When he returned to the United States, he spent six months in Los Angeles, making weekend trips to Las Vegas. During one of those visits, he met Chuck Esposito at the then-Las Vegas Hilton SuperBook. Beal moved to Las Vegas when Esposito offered him a job as a ticket writer.

Flash forward two-plus decades in Beal’s journey: He is race and sportsbook manager at Paris Las Vegas. He also supervises the books at Ballys and Planet ­Hollywood.

“Before my trip, I thought I needed more life experience,” Beal said. “And I did. I met a lot of people, and I never had one problem — not one time.”

He visited every country, save El Salvador, between Mexico City and Tierra Del Fuego. His favorites: Brazil and Argentina.

While he stayed in hotels or inns in the cities he visited, there were no such accommodations available in the jungle.

“There were bugs everywhere,” Beal said. “There was a naturalist in our group, so we had a list of what was poisonous. We also relied on the native people. Give them a few bucks and they would help you.”

Aside from a short bout of food poisoning, Beal says, he never got sick.

“It wasn’t like a weeklong trip to Europe,” Beal said. “You couldn’t get to, say, Chile and say, ‘Eh. I don’t want to be here.’ You had to see everything.”

These days, California is Beal’s No. 1 travel destination — especially the Del Mar Thoroughbred Club, for its summer meeting.

“I’ve been betting the horses my whole life,” the Hot Springs, Ark., native said. “My dad started taking me to the track (Oaklawn Park) when I was 5 years old. Of course, I couldn’t bet, but I’d tell him who I liked.”

The first wager he made himself was a win bet on Alysheba. But Beal didn’t get rich that day; the winner paid just $2.60.

His top pick for the upcoming Breeders’ Cup: Bricks and Mortar — if he runs in the Mile. Beal also likes Three Rings in the Juvenile. 

With football, Beal, who was tied for first place in Gaming Today’s Bookies Battle through the first six weeks and is tied for second 61-45, says his handicapping strategy is simple.
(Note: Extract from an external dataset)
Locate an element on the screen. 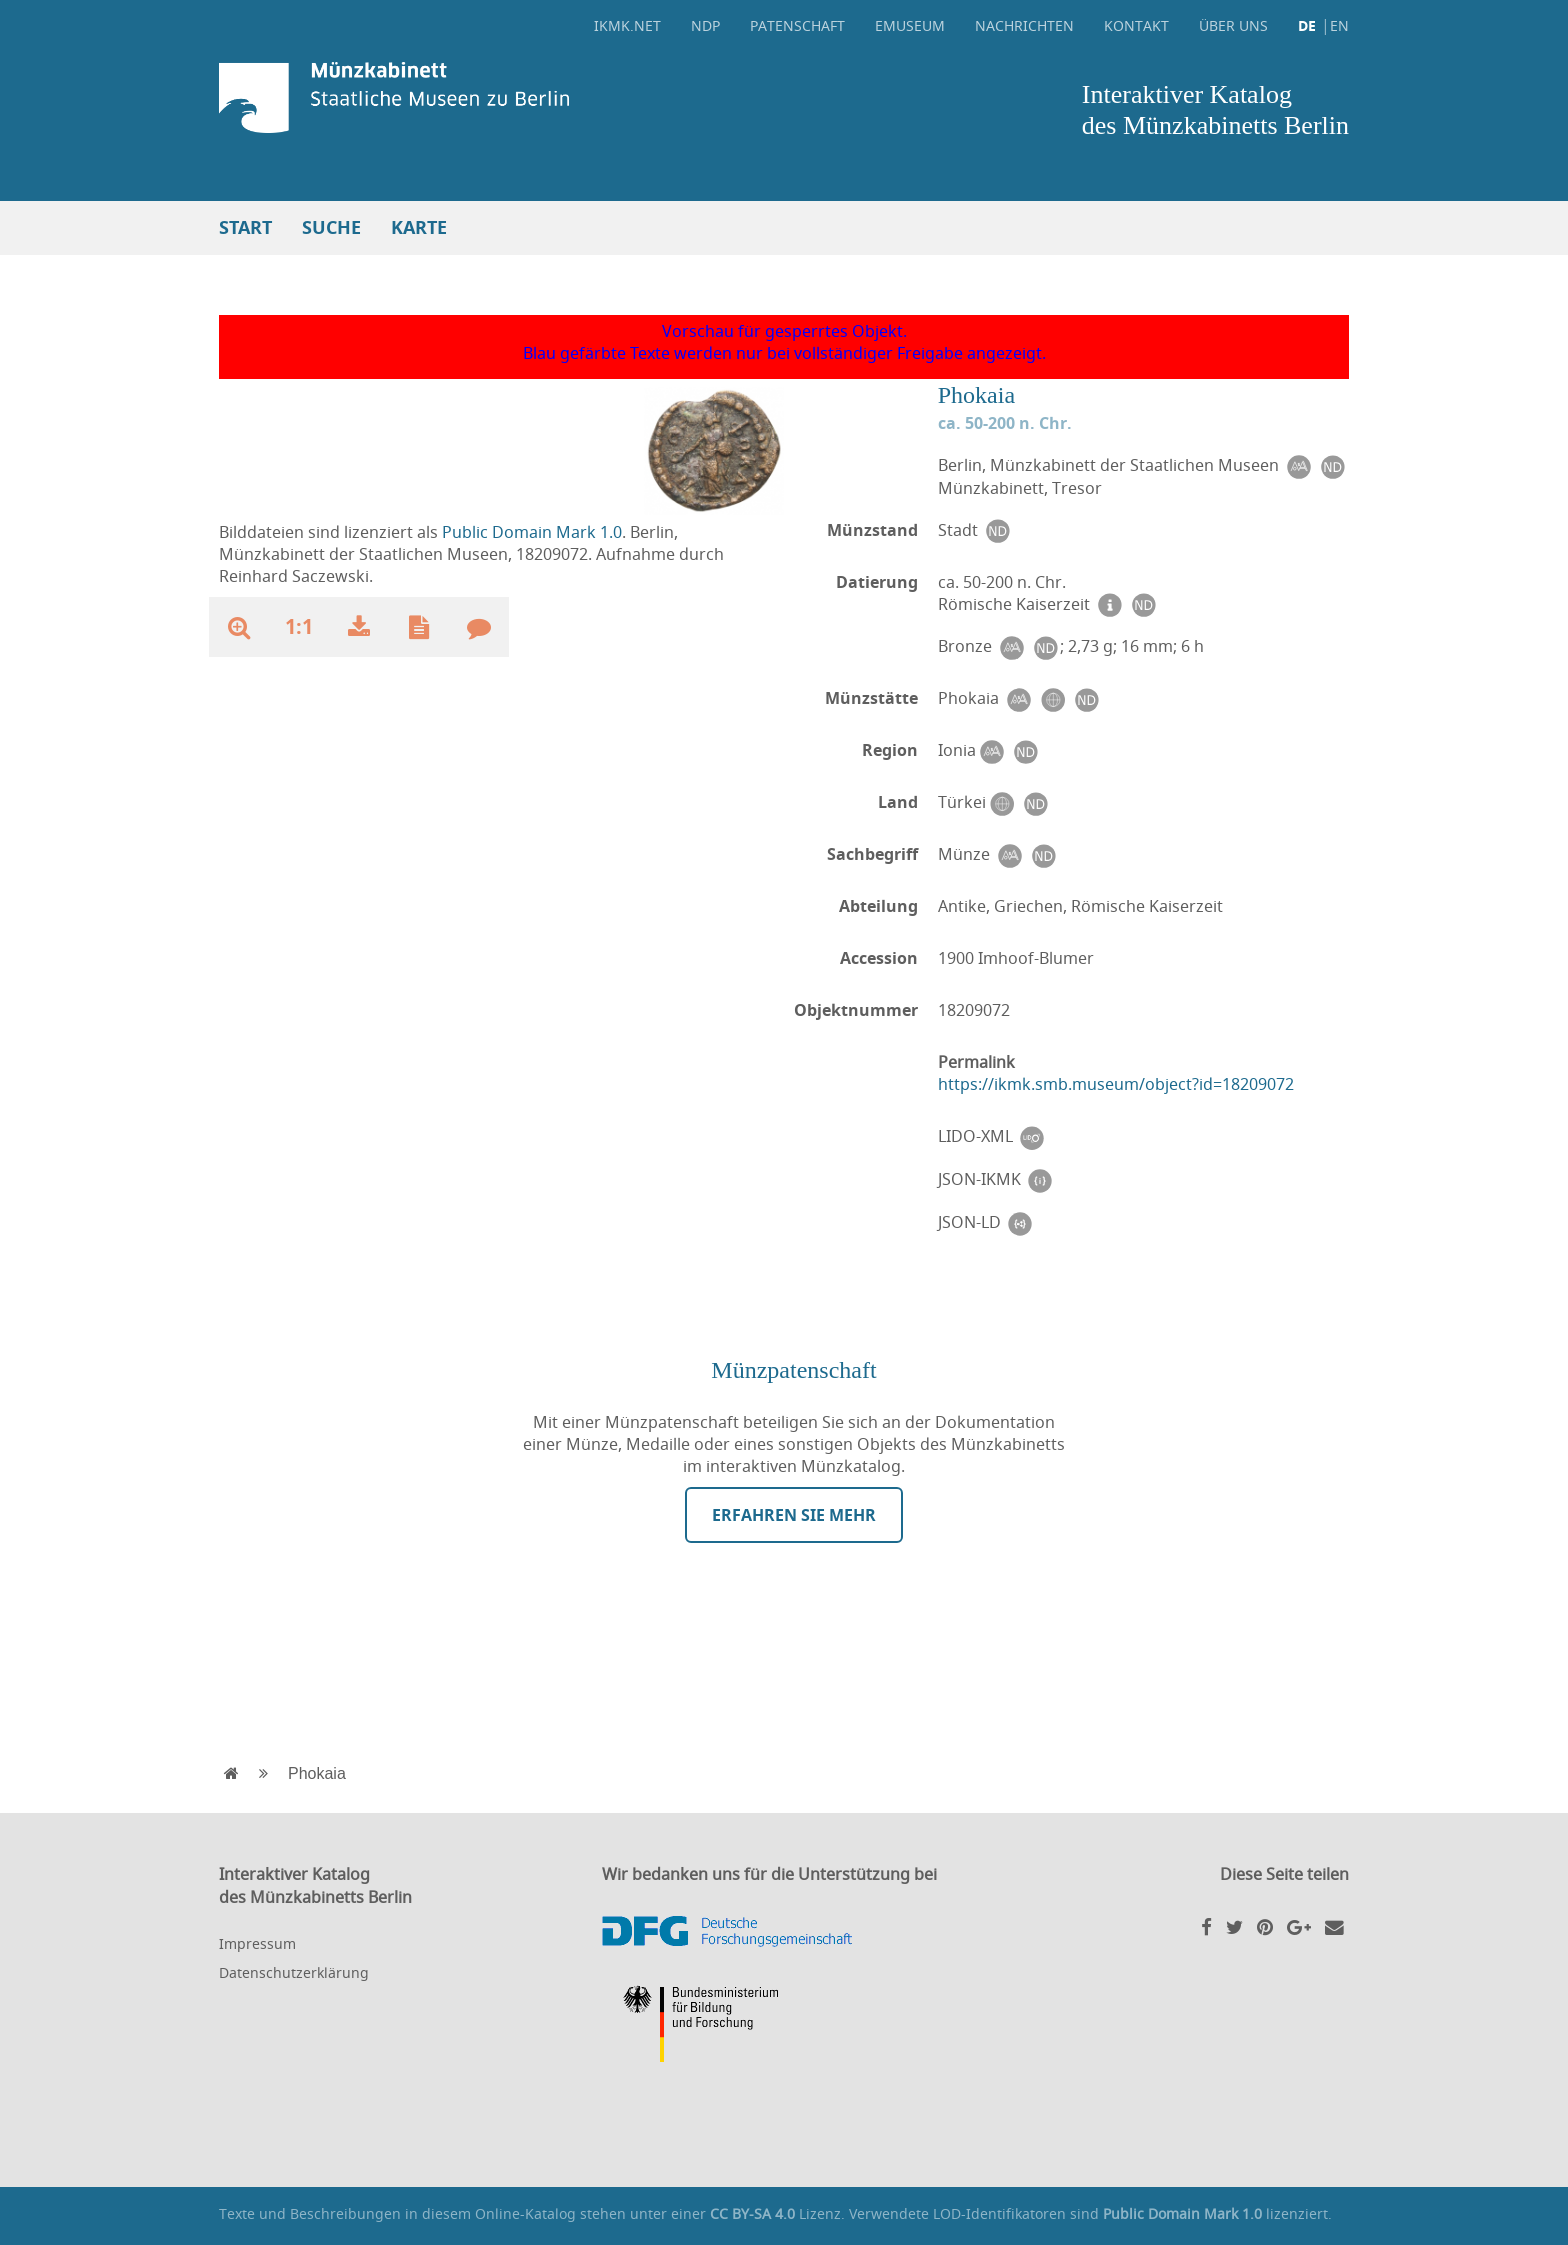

“I keep up with it on a daily basis. I just decide who is going to win the game, and work back from there,” he said. “Obviously, when you have huge spreads, you have to adjust.”

The sportsbook industry in Nevada is adjusting to new ways to make wagers. Online and mobile apps put in-game wagering menus in the hands of people sitting on their own couches. But Beal says he believes those new options enhance sports betting while not detracting from brick-and-mortar books.

“Everything keeps changing (with sports wagering). I would say the learning curve is there is no curve because everything keeps changing,” Beal said, “and with all these states coming online with sports betting that will continue. A lot of people thought that would hurt Nevada, but it hasn’t.

“It’s entertainment. Even with (other betting options), people are still going to want to see games. They’ll still want to come bet and watch their own games. Who wants to be home alone when you can give somebody a high-five after your team scores?”